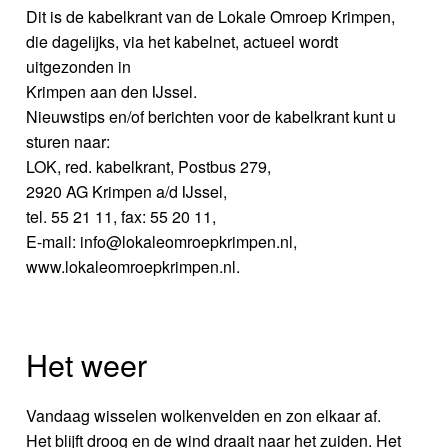
Dit is de kabelkrant van de Lokale Omroep Krimpen,
die dagelijks, via het kabelnet, actueel wordt
uitgezonden in
Krimpen aan den IJssel.
Nieuwstips en/of berichten voor de kabelkrant kunt u
sturen naar:
LOK, red. kabelkrant, Postbus 279,
2920 AG Krimpen a/d IJssel,
tel. 55 21 11, fax: 55 20 11,
E-mail: info@lokaleomroepkrimpen.nl,
www.lokaleomroepkrimpen.nl.
Het weer
Vandaag wisselen wolkenvelden en zon elkaar af.
Het blijft droog en de wind draait naar het zuiden. Het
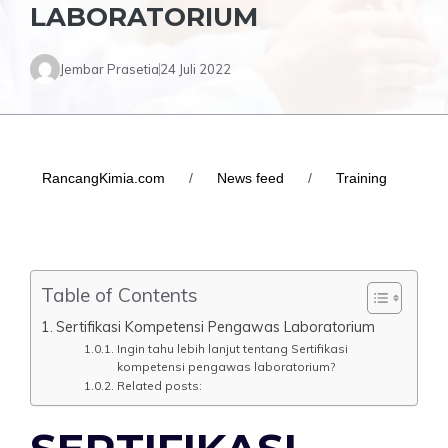
LABORATORIUM
Jembar Prasetia
24 Juli 2022
RancangKimia.com
/
News feed
/
Training
Table of Contents
Sertifikasi Kompetensi Pengawas Laboratorium
Ingin tahu lebih lanjut tentang Sertifikasi
kompetensi pengawas laboratorium?
Related posts:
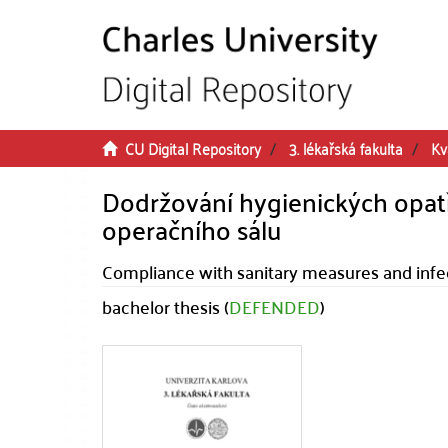
Skip to main content
CU Digital Repository
3. lékařská fakulta
Kv
Dodržování hygienických opatř
operačního sálu
Compliance with sanitary measures and infec
bachelor thesis (
DEFENDED
)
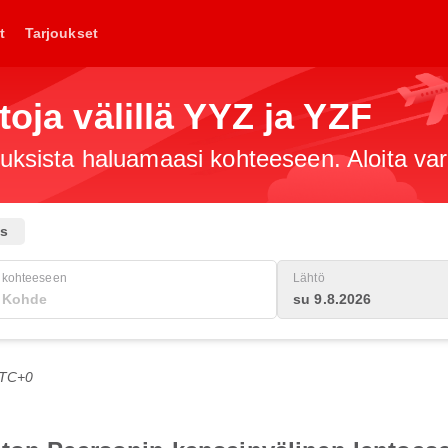
t
Tarjoukset
toja välillä YYZ ja YZF
jouksista haluamaasi kohteeseen. Aloita va
us
kohteeseen
Lähtö
su 9.8.2026
UTC+0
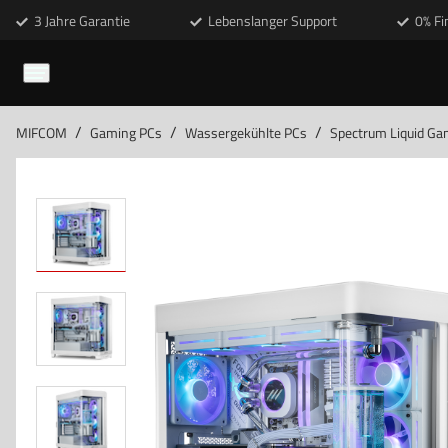
3 Jahre Garantie
Lebenslanger Support
0% Fi
/
/
/
MIFCOM
Gaming PCs
Wassergekühlte PCs
Spectrum Liquid Ga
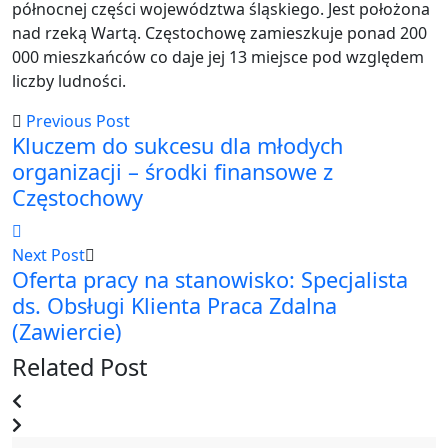
północnej części województwa śląskiego. Jest położona
nad rzeką Wartą. Częstochowę zamieszkuje ponad 200
000 mieszkańców co daje jej 13 miejsce pod względem
liczby ludności.
Previous Post
Kluczem do sukcesu dla młodych
organizacji – środki finansowe z
Częstochowy
Next Post
Oferta pracy na stanowisko: Specjalista
ds. Obsługi Klienta Praca Zdalna
(Zawiercie)
Related Post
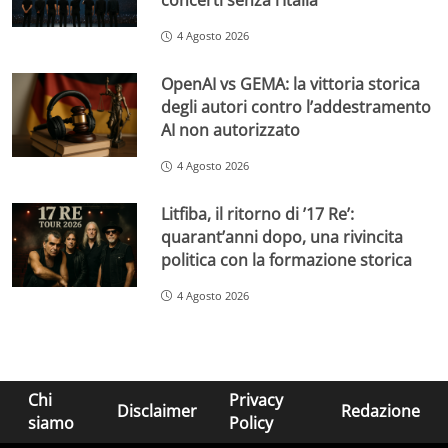
concerti senza l’Italia
4 Agosto 2026
OpenAI vs GEMA: la vittoria storica
degli autori contro l’addestramento
AI non autorizzato
4 Agosto 2026
Litfiba, il ritorno di ’17 Re’:
quarant’anni dopo, una rivincita
politica con la formazione storica
4 Agosto 2026
Chi
Privacy
Disclaimer
Redazione
siamo
Policy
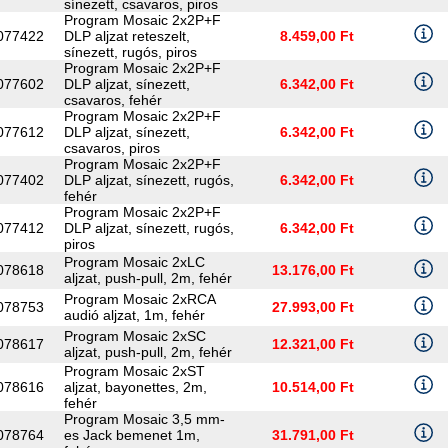
sínezett, csavaros, piros
Program Mosaic 2x2P+F
077422
DLP aljzat reteszelt,
8.459,00 Ft
sínezett, rugós, piros
Program Mosaic 2x2P+F
077602
DLP aljzat, sínezett,
6.342,00 Ft
csavaros, fehér
Program Mosaic 2x2P+F
077612
DLP aljzat, sínezett,
6.342,00 Ft
csavaros, piros
Program Mosaic 2x2P+F
077402
DLP aljzat, sínezett, rugós,
6.342,00 Ft
fehér
Program Mosaic 2x2P+F
077412
DLP aljzat, sínezett, rugós,
6.342,00 Ft
piros
Program Mosaic 2xLC
078618
13.176,00 Ft
aljzat, push-pull, 2m, fehér
Program Mosaic 2xRCA
078753
27.993,00 Ft
audió aljzat, 1m, fehér
Program Mosaic 2xSC
078617
12.321,00 Ft
aljzat, push-pull, 2m, fehér
Program Mosaic 2xST
078616
aljzat, bayonettes, 2m,
10.514,00 Ft
fehér
Program Mosaic 3,5 mm-
078764
es Jack bemenet 1m,
31.791,00 Ft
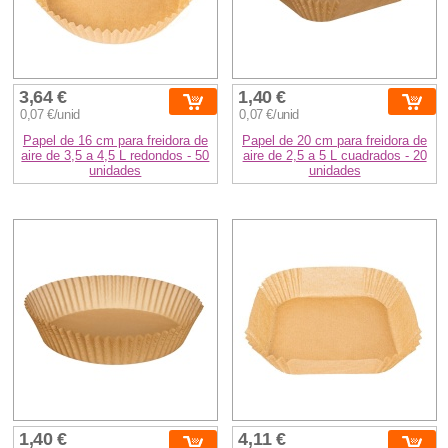
3,64 €
1,40 €
0,07 €/unid
0,07 €/unid
Papel de 16 cm para freidora de
Papel de 20 cm para freidora de
aire de 3,5 a 4,5 L redondos - 50
aire de 2,5 a 5 L cuadrados - 20
unidades
unidades
1,40 €
4,11 €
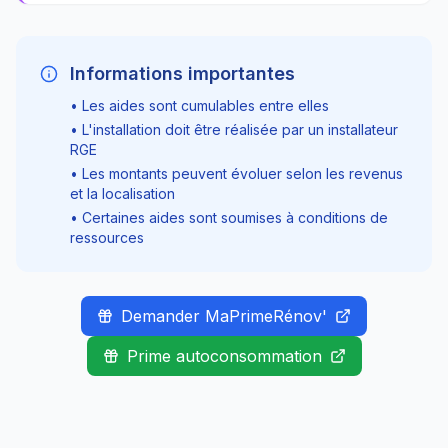
Informations importantes
• Les aides sont cumulables entre elles
• L'installation doit être réalisée par un installateur
RGE
• Les montants peuvent évoluer selon les revenus
et la localisation
• Certaines aides sont soumises à conditions de
ressources
Demander MaPrimeRénov'
Prime autoconsommation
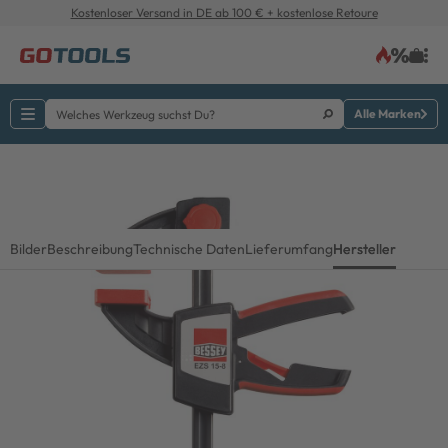
Kostenloser Versand in DE ab 100 € + kostenlose Retoure
Alle Marken
Bilder
Beschreibung
Technische Daten
Lieferumfang
Hersteller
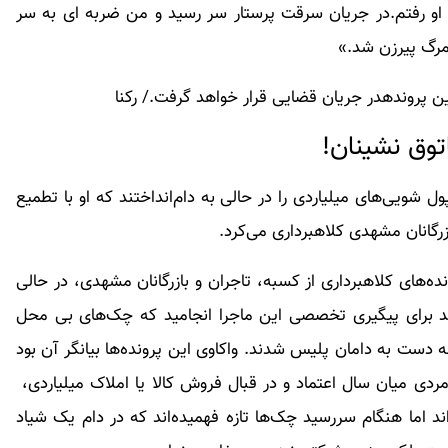
 او رفتم.در جریان سرقت پرستار سر رسید و من ضربه ای به سر
مرگ پیرزن شد.»
ین پروندهدر جریان قضایی قرار خواهد گرفت./ رکنا
وق‌ نشینان!
ویی‌های میلیاردی را در حالی به دام‌انداختند که او با تطمیع
زرگانان مشهدی کلاهبرداری می‌کرد.
‌های کلاهبرداری از کسبه، تاجران و بازرگانان مشهدی، در حالی
هد برای پیگیری تخصصی این ماجرا انجامید که چک‌های بی محل
نه دست به دامان پلیس شدند. واکاوی این پرونده‌ها بیانگر آن بود
دی میان سال اعتماد و در قبال فروش کالا یا املاک میلیاردی،
 اما هنگام سررسید چک‌ها تازه فهمیده‌اند که در دام یک شیاد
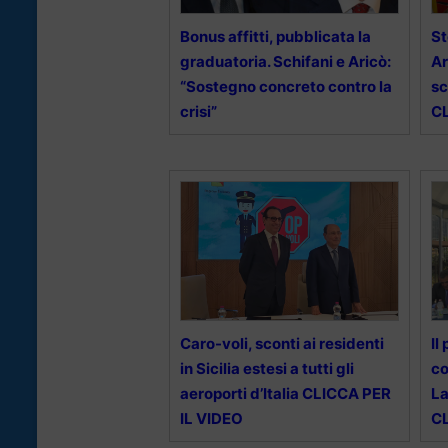
Bonus affitti, pubblicata la
St
graduatoria. Schifani e Aricò:
Ar
“Sostegno concreto contro la
sc
crisi”
CL
Caro-voli, sconti ai residenti
Il
in Sicilia estesi a tutti gli
co
aeroporti d’Italia CLICCA PER
La
IL VIDEO
CL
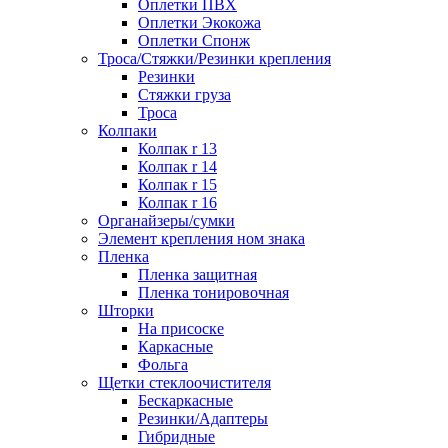
Оплетки ПВХ
Оплетки Экокожа
Оплетки Спонж
Троса/Стяжки/Резинки крепления
Резинки
Стяжки груза
Троса
Колпаки
Колпак r 13
Колпак r 14
Колпак r 15
Колпак r 16
Органайзеры/сумки
Элемент крепления ном знака
Пленка
Пленка защитная
Пленка тонировочная
Шторки
На присоске
Каркасные
Фольга
Щетки стеклоочистителя
Бескаркасные
Резинки/Адаптеры
Гибридные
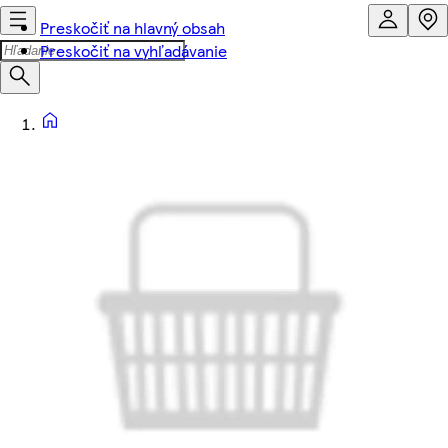
Preskočiť na hlavný obsah
Preskočiť na vyhľadávanie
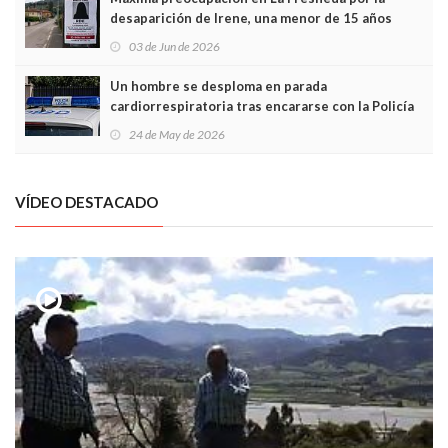
desaparición de Irene, una menor de 15 años
03 de Jun de 2026
Un hombre se desploma en parada
cardiorrespiratoria tras encararse con la Policía
Local en Luanco
24 de May de 2026
VÍDEO DESTACADO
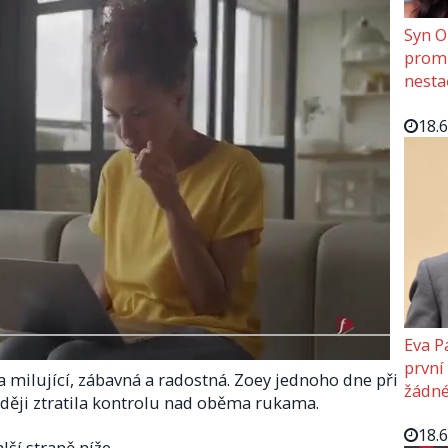
Syn O
promě
nesta
18.
Eva P
první
a milující, zábavná a radostná. Zoey jednoho dne při
žádné
zději ztratila kontrolu nad oběma rukama.
18.
lší straně níže.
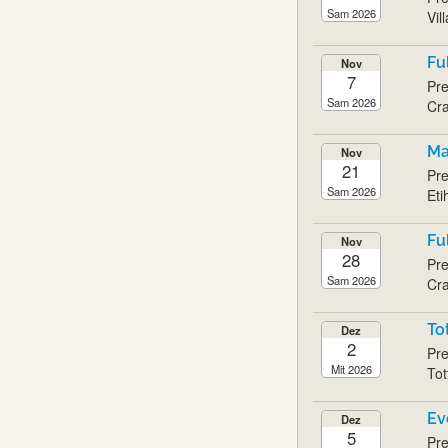
Sam 2026
Vil
Fu
Nov
7
Pre
Sam 2026
Cra
Ma
Nov
21
Pre
Sam 2026
Eti
Fu
Nov
28
Pre
Sam 2026
Cra
To
Dez
2
Pre
Mit 2026
Tot
Ev
Dez
5
Pre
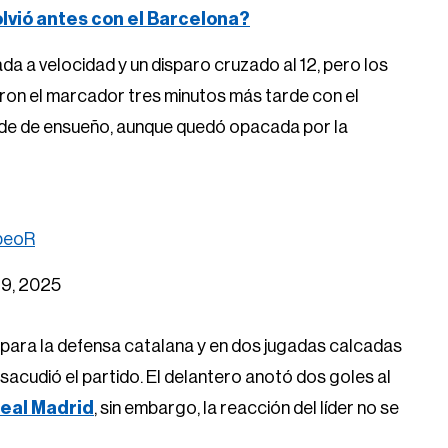
volvió antes con el Barcelona?
da a velocidad y un disparo cruzado al 12, pero los
ron el marcador tres minutos más tarde con el
arde de ensueño, aunque quedó opacada por la
TbeoR
 19, 2025
 para la defensa catalana y en dos jugadas calcadas
acudió el partido. El delantero anotó dos goles al
eal Madrid
, sin embargo, la reacción del líder no se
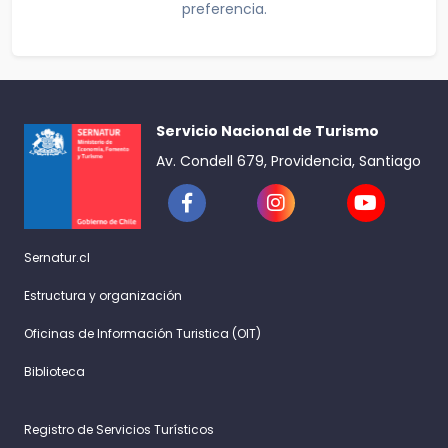
preferencia.
Servicio Nacional de Turismo
Av. Condell 679, Providencia, Santiago
Sernatur.cl
Estructura y organización
Oficinas de Información Turistica (OIT)
Biblioteca
Registro de Servicios Turísticos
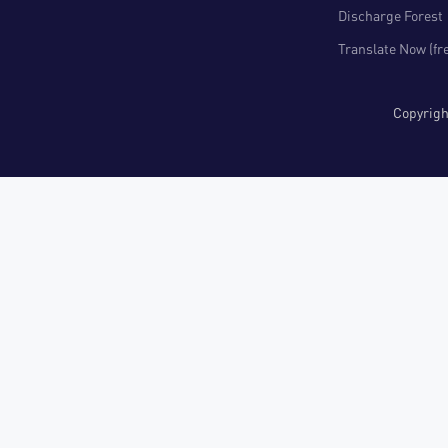
Discharge Forest
Translate Now (fr
Copyri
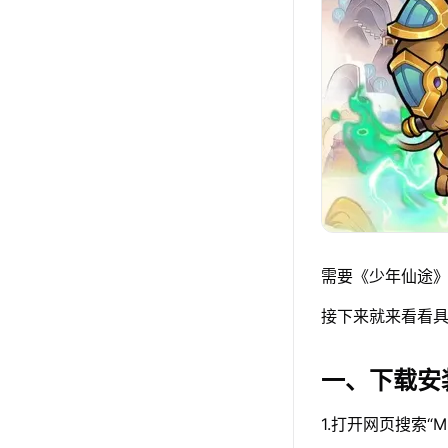
需要《少年仙途》
接下来就来看看具
一、下载安
1.打开网页搜索“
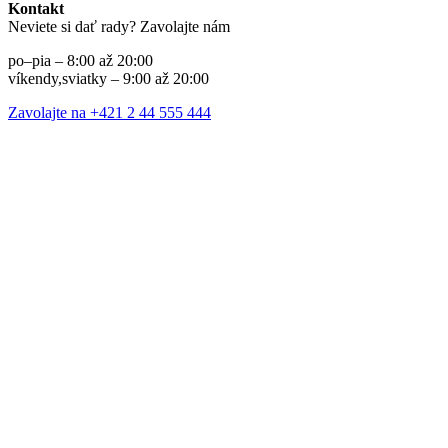
Kontakt
Neviete si dať rady? Zavolajte nám
po–pia – 8:00 až 20:00
víkendy,sviatky – 9:00 až 20:00
Zavolajte na +421 2 44 555 444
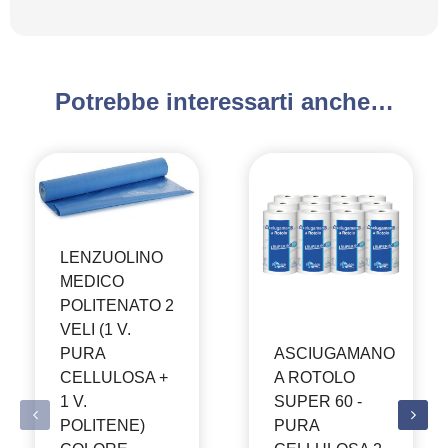
Potrebbe interessarti anche…
LENZUOLINO
MEDICO
POLITENATO 2
VELI (1 V.
ASCIUGAMANO
PURA
A ROTOLO
CELLULOSA +
SUPER 60 -
1 V.
PURA
POLITENE)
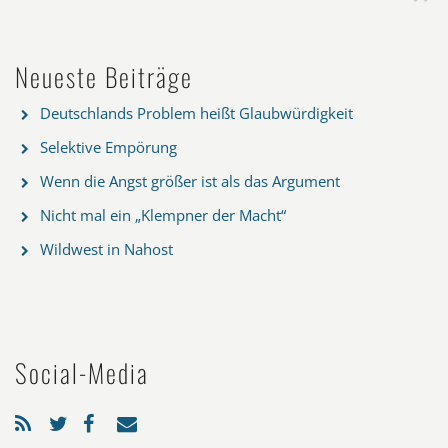
Neueste Beiträge
Deutschlands Problem heißt Glaubwürdigkeit
Selektive Empörung
Wenn die Angst größer ist als das Argument
Nicht mal ein „Klempner der Macht“
Wildwest in Nahost
Social-Media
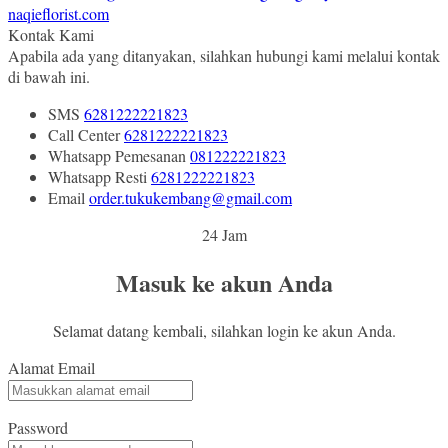
naqieflorist.com
Kontak Kami
Apabila ada yang ditanyakan, silahkan hubungi kami melalui kontak
di bawah ini.
SMS
6281222221823
Call Center
6281222221823
Whatsapp
Pemesanan
081222221823
Whatsapp
Resti
6281222221823
Email
order.tukukembang@gmail.com
24 Jam
Masuk ke akun Anda
Selamat datang kembali, silahkan login ke akun Anda.
Alamat Email
Password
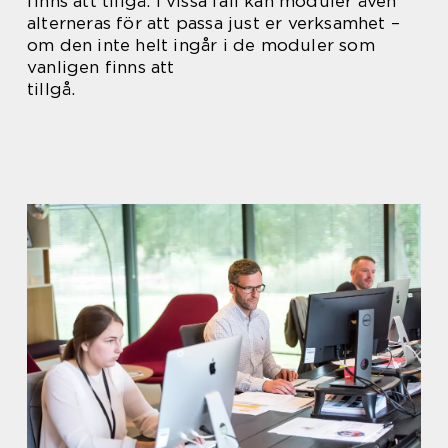
finns att tillgå. I vissa fall kan moduler även
alterneras för att passa just er verksamhet –
om den inte helt ingår i de moduler som
vanligen finns att
tillgå.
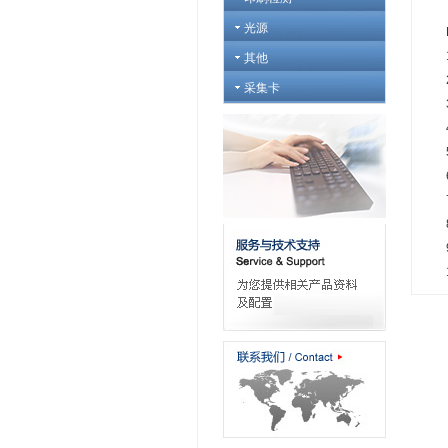
光源
FL
1、
其他
2、
采集卡
3、
4、
5、
6、
7、
8、
9、
10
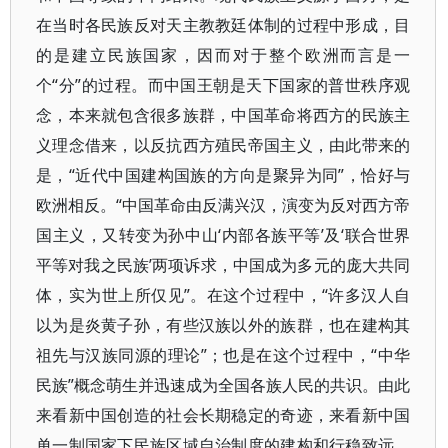
在当时各民族反对天主教教廷体制的过程中形成，目
的是建立民族国家，因而对于整个欧洲而言是一
个“分”的过程。而中国王朝是天下国家的普世秩序观
念，本来就包含很多族群，中国革命将西方的民族主
义理念借来，以反抗西方殖民帝国主义，由此带来的
是，“近代中国建构国族的方向是聚异为同”，恰好与
欧洲相反。“中国革命由反满兴汉，演变为反对西方帝
国主义，又转变为孙中山‘内部各族平等’及‘联合世界
平等对我之民族’两项诉求，中国成为多元的庞大共同
体，实为世上所仅见”。在这个过程中，“许多汉人自
以为是炎黄子孙，有些汉族以外的族群，也在建构其
祖先与汉族同源的理论”；也是在这个过程中，“中华
民族”概念萌生并迅速成为全国各族人民的共识。由此
来看新中国创造的社会长期稳定的奇迹，来看新中国
单一制国家下民族区域自治制度的建构和行稳致远，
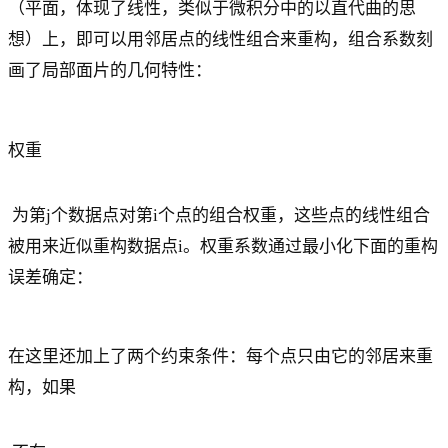
（平面，体现了线性，类似于微积分中的以直代曲的思
想）上，即可以用邻居点的线性组合来重构，组合系数刻
画了局部面片的几何特性：
权重
为第j个数据点对第i个点的组合权重，这些点的线性组合
被用来近似重构数据点i。权重系数通过最小化下面的重构
误差确定：
在这里还加上了两个约束条件：每个点只由它的邻居来重
构，如果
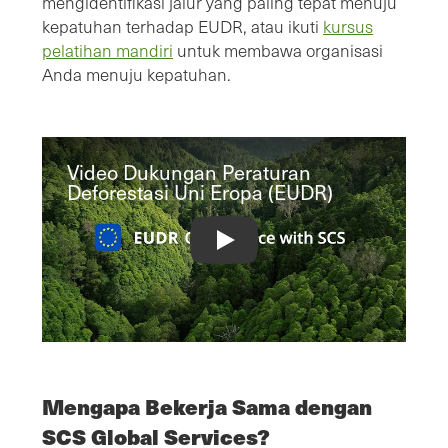
mengidentifikasi jalur yang paling tepat menuju
kepatuhan terhadap EUDR, atau ikuti
kursus
pelatihan mandiri
untuk membawa organisasi
Anda menuju kepatuhan.
Video Dukungan Peraturan
Deforestasi Uni Eropa (EUDR)
European Union Deforestation Regul
Mengapa Bekerja Sama dengan
SCS Global Services?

* * *

> _Exercise directions_
Each line above where the word "lokaleomroepkrimpen" occurs should be copied out.

> _Written answer_
E-mail: info@lokaleomroepkrimpen.nl,
www.lokaleomroepkrimpen.nl.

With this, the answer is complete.